Da sich das Laufwerk auch nicht öffnen lies, wollte ich mal wissen, ob man das vllt. erst im BIOS
oder so einstellen muss, dass sich das öffnen soll, wenn man auf den Knopf drückt, der am Laufwerk dran ist? Oder muss das immer funktionieren, auch wenn Vista noch nicht drauf ist und
das BIOS noch nicht eingestellt ist?

Danke!


----------



## quantenslipstream (12. August 2009)

Könnte am Netzteil liegen, an der Kabeln, kann man so nicht sagen.
Mal sehen, was der Shop antworten wird.


----------



## Malkav85 (12. August 2009)

Die Zusammenstellung ist ordentlich 

Zum DVD Laufwerk. Wenn es auch nicht beim Starten im ersten Bildschirm angezeigt wird und kein Lämpchen blinkt, dann ist der Stromstecker a) nicht reingesteckt oder b) defekt (wenn reingesteckt). 

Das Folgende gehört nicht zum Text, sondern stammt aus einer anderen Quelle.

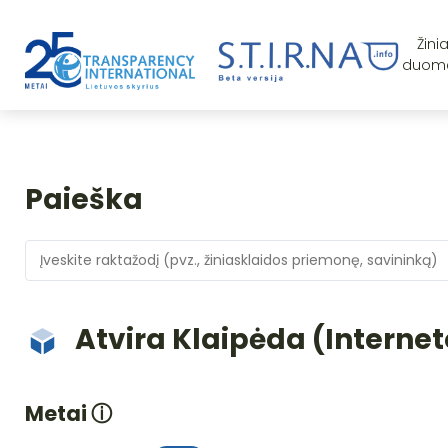
Žini
duom
Paieška
Atvira Klaipėda (Internet
Metai
ⓘ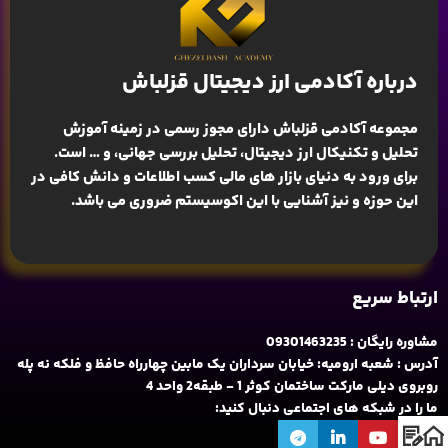
درباره آکادمی ارز دیجیتال قزلباش
مجموعه آکادمی قزلباش دارای مجوز رسمی در زمینه
آموزش
تحلیل و تکنیکال ارز دیجیتال، تحلیل بررسی جهانی
، و … است.
برای ورود به دنیای بازار های مالی کسب اطلاعات و دانش کافی در
این حوزه و نیز آشنایی با این اکوسیستم ضروری می باشد.
ارتباط سریع
مشاوره رایگان : 09301463235
آدرس : شعبه ارومیه: خیابان سرداران یک مابین چهارراه حافظ و فلکه نه پله
روبروی دیلی مارکت ساختمان کوثر 1 - طبقه2 واحد 4
ما را در شبکه های اجتماعی دنبال کنید: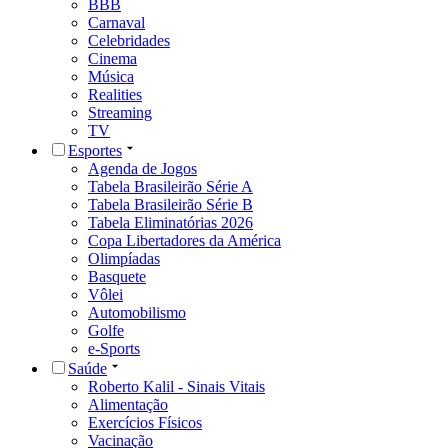
BBB
Carnaval
Celebridades
Cinema
Música
Realities
Streaming
TV
Esportes
Agenda de Jogos
Tabela Brasileirão Série A
Tabela Brasileirão Série B
Tabela Eliminatórias 2026
Copa Libertadores da América
Olimpíadas
Basquete
Vôlei
Automobilismo
Golfe
e-Sports
Saúde
Roberto Kalil - Sinais Vitais
Alimentação
Exercícios Físicos
Vacinação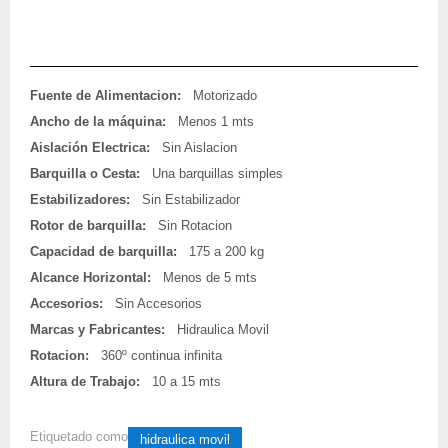
Fuente de Alimentacion:
Motorizado
Ancho de la máquina:
Menos 1 mts
Aislación Electrica:
Sin Aislacion
Barquilla o Cesta:
Una barquillas simples
Estabilizadores:
Sin Estabilizador
Rotor de barquilla:
Sin Rotacion
Capacidad de barquilla:
175 a 200 kg
Alcance Horizontal:
Menos de 5 mts
Accesorios:
Sin Accesorios
Marcas y Fabricantes:
Hidraulica Movil
Rotacion:
360º continua infinita
Altura de Trabajo:
10 a 15 mts
Etiquetado como
hidraulica movil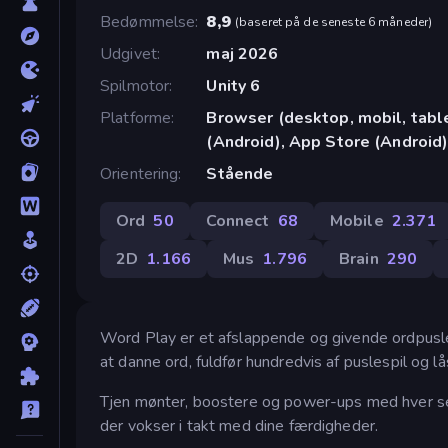
Bedømmelse
8,9
(
baseret på de seneste 6 måneder
)
Udgivet
maj 2026
Spilmotor
Unity 6
Platforme
Browser (desktop, mobil, tab
(Android), App Store (Android
Orientering
Stående
Ord
50
Connect
68
Mobile
2.371
2D
1.166
Mus
1.796
Brain
290
Word Play er et afslappende og givende ordpusles
at danne ord, fuldfør hundredvis af puslespil og l
Tjen mønter, boostere og power-ups med hver sejr
der vokser i takt med dine færdigheder.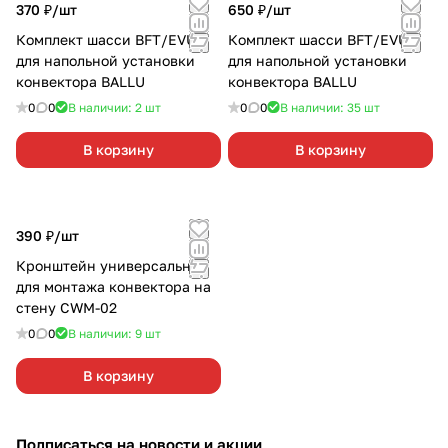
370 ₽/
шт
650 ₽/
шт
Комплект шасси BFT/EVU
Комплект шасси BFT/EVUR
для напольной установки
для напольной установки
конвектора BALLU
конвектора BALLU
0
0
В наличии: 2
шт
0
0
В наличии: 35
шт
В корзину
В корзину
390 ₽/
шт
Кронштейн универсальный
для монтажа конвектора на
стену CWM-02
0
0
В наличии: 9
шт
В корзину
Подписаться
на новости и акции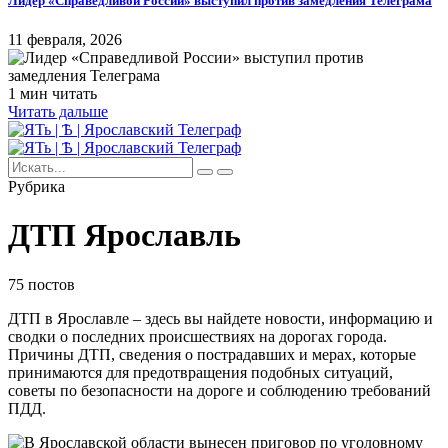
Лидер «Справедливой России» выступил против замедления Телеграма
11 февраля, 2026
1 мин читать
Читать дальше
Рубрика
ДТП Ярославль
75 постов
ДТП в Ярославле – здесь вы найдете новости, информацию и
сводки о последних происшествиях на дорогах города.
Причины ДТП, сведения о пострадавших и мерах, которые
принимаются для предотвращения подобных ситуаций,
советы по безопасности на дороге и соблюдению требований
ПДД.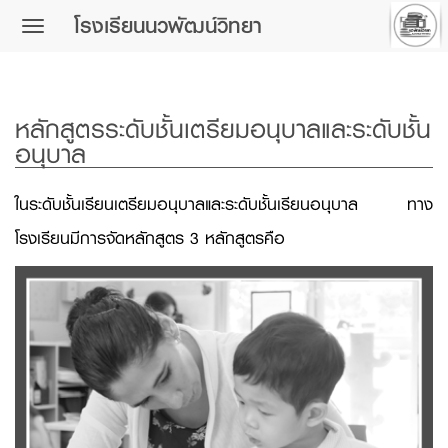
โรงเรียนนวพัฒน์วิทยา
Toggle
navigation
หลักสูตรระดับชั้นเตรียมอนุบาลและระดับชั้น
อนุบาล
ในระดับชั้นเรียนเตรียมอนุบาลและระดับชั้นเรียนอนุบาล ทาง
โรงเรียนมีการจัดหลักสูตร 3 หลักสูตรคือ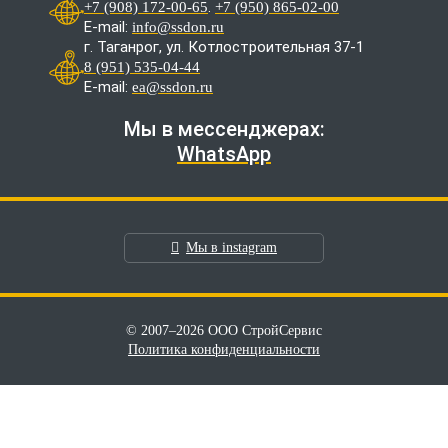
.
+7 (908) 172-00-65
+7 (950) 865-02-00
E-mail:
info@ssdon.ru
г. Таганрог, ул. Котлостроительная 37-1
8 (951) 535-04-44
E-mail:
ea@ssdon.ru
Мы в мессенджерах:
WhatsApp
Мы в instagram
© 2007–2026 ООО СтройСервис
Политика конфиденциальности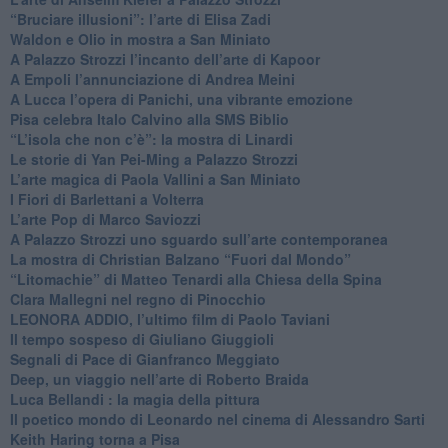
​“Bruciare illusioni”: l’arte di Elisa Zadi
​Waldon e Olio in mostra a San Miniato
​A Palazzo Strozzi l’incanto dell’arte di Kapoor
​A Empoli l’annunciazione di Andrea Meini
A Lucca l’opera di Panichi, una vibrante emozione
Pisa celebra Italo Calvino alla SMS Biblio
“L’isola che non c’è”: la mostra di Linardi
​Le storie di Yan Pei-Ming a Palazzo Strozzi
​L’arte magica di Paola Vallini a San Miniato
​I Fiori di Barlettani a Volterra
​L’arte Pop di Marco Saviozzi
​A Palazzo Strozzi uno sguardo sull’arte contemporanea
La mostra di Christian Balzano “Fuori dal Mondo”
​“Litomachie” di Matteo Tenardi alla Chiesa della Spina
​Clara Mallegni nel regno di Pinocchio
​LEONORA ADDIO, l’ultimo film di Paolo Taviani
Il tempo sospeso di Giuliano Giuggioli
Segnali di Pace di Gianfranco Meggiato
​Deep, un viaggio nell’arte di Roberto Braida
​Luca Bellandi : la magia della pittura
​Il poetico mondo di Leonardo nel cinema di Alessandro Sarti
​Keith Haring torna a Pisa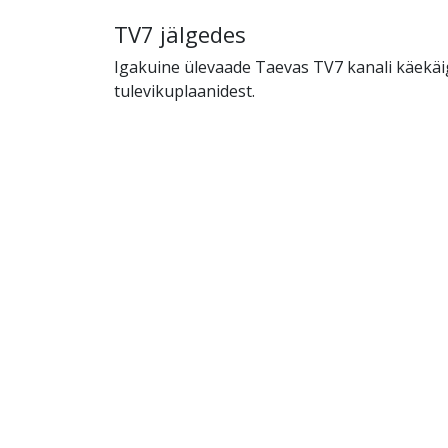
TV7 jälgedes
Igakuine ülevaade Taevas TV7 kanali käekäi
tulevikuplaanidest.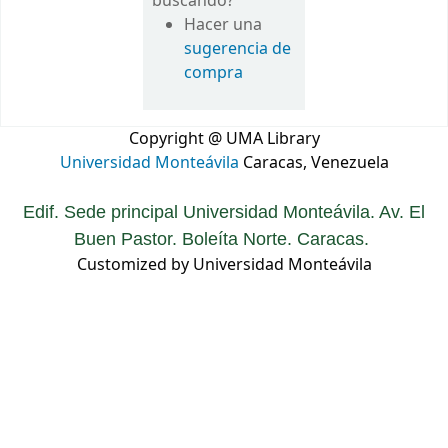
buscando?
Hacer una
sugerencia de
compra
Copyright @ UMA Library
Universidad Monteávila
Caracas, Venezuela
Edif. Sede principal Universidad Monteávila. Av. El
Buen Pastor. Boleíta Norte. Caracas.
Customized by Universidad Monteávila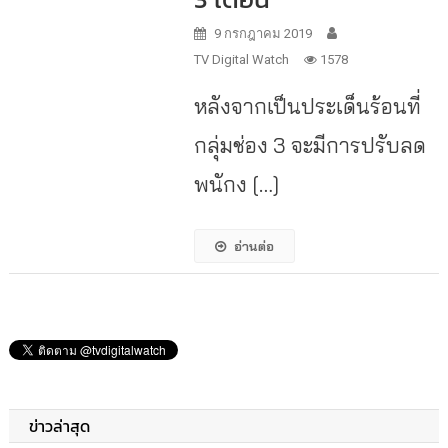
9 กรกฎาคม 2019
TV Digital Watch
1578
หลังจากเป็นประเด็นร้อนที่
กลุ่มช่อง 3 จะมีการปรับลด
พนักง […]
อ่านต่อ
ข่าวล่าสุด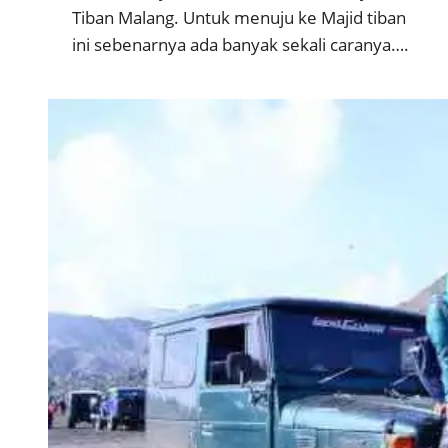
Tiban Malang. Untuk menuju ke Majid tiban
ini sebenarnya ada banyak sekali caranya….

Zumindest sollte man doch meinen, das es fähige Techniker in so einer Firma gibt -.-


----------



## quantenslipstream (12. August 2009)

MalkavianChild85 schrieb:


> Zumindest sollte man doch meinen, das es fähige Techniker in so einer Firma gibt -.-


 
Na ja, vergessen kann mans mal mit dem Stecker.


----------



## Malkav85 (12. August 2009)

oh ja, das stimmt *verlegen gugg* ^^


----------



## Xyra (12. August 2009)

Okay gut, da ich am PC selbst ja nichts verändert habe, außer, dass ich ihn
normal eingestckt habe, kann es ja eig. nich am mir liegen, sondern an denen 

Also kann es aber nicht am BIOS oder so liegen, dass dies das Laufwerk nicht
erkennt oder so, oder?

Zum fehlenden Monitorbild: Wahrscheinlich hätte ich einfach so einen von den mitgelieferten Zusatzstecker zwischen Monitorstecker und einem der
Stecker am PC für den Monitor stecken sollen, dann hätte das vllt. geklappt,
aber da ich immer den ganz normalen Stecker für den Monitor benutzt hab,
hab ich das i-wie nicht gerafft. Naja, mal gucken was die sagen


----------



## riedochs (12. August 2009)

quantenslipstream schrieb:


> Na ja, vergessen kann mans mal mit dem Stecker.



Besser als verkehrt herum


----------